Enactus Memorial is raising money to kick-start
its involvement with Project Stich. In particular,
it wants to acquire a new production facility.

Dec. 10, 2013

Enactus Memorial has launched a crowd funding campaign to raise $31,000 for Project Stitch in Haiti.

“Crowd funding has been on our radar for quite some time, and we were waiting for the right project to really utilize this platform,” says Jonathan King, president of the student group. “We are always looking for the next innovative way to start a venture and crowd funding is a great way to raise money while generating buzz.”

Enactus Memorial joined forces with Project Stitch earlier this year. The community initiative was founded by medical professionals to help physically disabled Haitians undertake rehabilitation while learning sewing skills so that they can earn a living once they are released from the hospital. Enactus will help develop the business side of the project.

Crowd funding allows money to be raised by seeking small amounts of money from a large number of people rather than relying on corporate sponsors or government funds. Enactus Memorial wants to generate enough money to initiate a three-year strategic plan to attract participants, develop product lines and grow awareness of the group. They also hope to move into a new facility in the near future.

“The new facility is crucial for the production co-operative part of our program. So far, we have made do at our small facility in Hospital Bernard Mevs. Unfortunately, this location is now at capacity and there are still hundreds of Haitians who need our help,” says Mr.
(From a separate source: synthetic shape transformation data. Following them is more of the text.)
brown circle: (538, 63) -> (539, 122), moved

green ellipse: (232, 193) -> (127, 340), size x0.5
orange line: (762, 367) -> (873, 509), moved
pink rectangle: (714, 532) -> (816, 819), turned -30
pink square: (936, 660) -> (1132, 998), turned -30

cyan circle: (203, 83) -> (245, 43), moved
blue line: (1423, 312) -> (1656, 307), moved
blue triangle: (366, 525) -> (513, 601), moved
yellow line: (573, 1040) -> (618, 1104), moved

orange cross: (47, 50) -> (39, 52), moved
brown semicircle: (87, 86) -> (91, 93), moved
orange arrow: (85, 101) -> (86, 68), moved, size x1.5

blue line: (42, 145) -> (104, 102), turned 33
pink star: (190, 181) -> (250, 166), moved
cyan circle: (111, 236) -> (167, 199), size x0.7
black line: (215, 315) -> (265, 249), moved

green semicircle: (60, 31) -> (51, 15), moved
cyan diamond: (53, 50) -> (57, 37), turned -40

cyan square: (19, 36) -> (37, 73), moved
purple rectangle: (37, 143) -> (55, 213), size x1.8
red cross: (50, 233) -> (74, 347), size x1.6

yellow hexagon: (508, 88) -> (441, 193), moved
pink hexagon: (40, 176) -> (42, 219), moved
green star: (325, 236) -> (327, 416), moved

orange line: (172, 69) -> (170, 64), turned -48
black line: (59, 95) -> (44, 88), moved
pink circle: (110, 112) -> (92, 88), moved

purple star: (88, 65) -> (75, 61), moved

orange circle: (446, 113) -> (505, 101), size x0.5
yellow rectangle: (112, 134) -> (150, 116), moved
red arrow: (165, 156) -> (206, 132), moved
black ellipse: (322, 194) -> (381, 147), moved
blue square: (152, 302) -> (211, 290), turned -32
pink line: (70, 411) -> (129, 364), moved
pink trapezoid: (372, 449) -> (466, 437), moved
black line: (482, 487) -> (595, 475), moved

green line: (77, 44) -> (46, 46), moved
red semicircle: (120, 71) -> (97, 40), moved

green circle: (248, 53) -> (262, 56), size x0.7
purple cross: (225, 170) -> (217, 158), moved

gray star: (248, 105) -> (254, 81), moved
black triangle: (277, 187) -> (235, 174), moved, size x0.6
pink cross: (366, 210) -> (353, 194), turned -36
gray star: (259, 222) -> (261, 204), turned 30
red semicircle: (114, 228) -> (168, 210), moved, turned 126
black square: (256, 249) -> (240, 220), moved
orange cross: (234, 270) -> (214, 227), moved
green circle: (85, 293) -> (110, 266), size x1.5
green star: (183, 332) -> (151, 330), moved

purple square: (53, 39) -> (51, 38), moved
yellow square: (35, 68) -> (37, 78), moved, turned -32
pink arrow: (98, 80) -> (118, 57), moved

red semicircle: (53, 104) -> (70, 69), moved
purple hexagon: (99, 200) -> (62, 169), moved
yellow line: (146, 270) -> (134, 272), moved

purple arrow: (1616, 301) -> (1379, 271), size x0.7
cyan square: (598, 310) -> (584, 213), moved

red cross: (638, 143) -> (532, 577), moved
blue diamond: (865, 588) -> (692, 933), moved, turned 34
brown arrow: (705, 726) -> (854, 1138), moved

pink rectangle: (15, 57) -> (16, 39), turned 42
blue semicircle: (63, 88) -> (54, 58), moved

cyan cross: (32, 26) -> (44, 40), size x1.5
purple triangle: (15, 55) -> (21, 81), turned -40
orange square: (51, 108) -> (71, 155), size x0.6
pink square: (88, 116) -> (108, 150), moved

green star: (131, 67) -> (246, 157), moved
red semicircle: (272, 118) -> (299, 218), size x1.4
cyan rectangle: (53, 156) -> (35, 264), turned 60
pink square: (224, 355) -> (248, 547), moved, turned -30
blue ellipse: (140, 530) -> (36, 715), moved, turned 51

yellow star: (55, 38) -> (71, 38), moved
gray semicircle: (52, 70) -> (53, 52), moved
King. “By acquiring a new production facility, we will be able to move our trained co-operative participants into a full space where they can continue production. This will also allow us to use our hospital facility to train new patients in a comfortable environment.”

Project Stitch’s first product line features men’s ties and consultations are underway with design schools in Canada to develop new product lines.

Describing the timelines within the three-year plan as aggressive, Mr. King says Enactus plans to do product testing of the ties in St. John’s this January and hopes to raise the $31,000 needed by February 2014.

“We do have a contingency plan if we can’t meet our goals, which involves holding training of new participants and increasing production of ties in the current facility. This would back our plans up to five years to get to national distribution and 50 participants but we are confident we could still achieve this level of success.”

Mr. King says the response to the crowd funding campaign to date has been positive with supporters coming from countries around the world.

To learn more about Enactus Memorial’s crowd funding campaign, click here: http://www.indiegogo.com/projects/project-stitch-haiti/x/5606092.

Enactus is an international non-profit organization that mobilizes university students to develop outreach projects that improve the quality of life and standard of living for people in need. To date, Enactus Memorial's community projects have helped start 50 businesses, create 62 jobs and generate over $1.6 million in revenue this year. Nearly 7,000 people have participated in and been directly affected by these projects.

This is Enactus Memorial’s first project outside Canadian borders.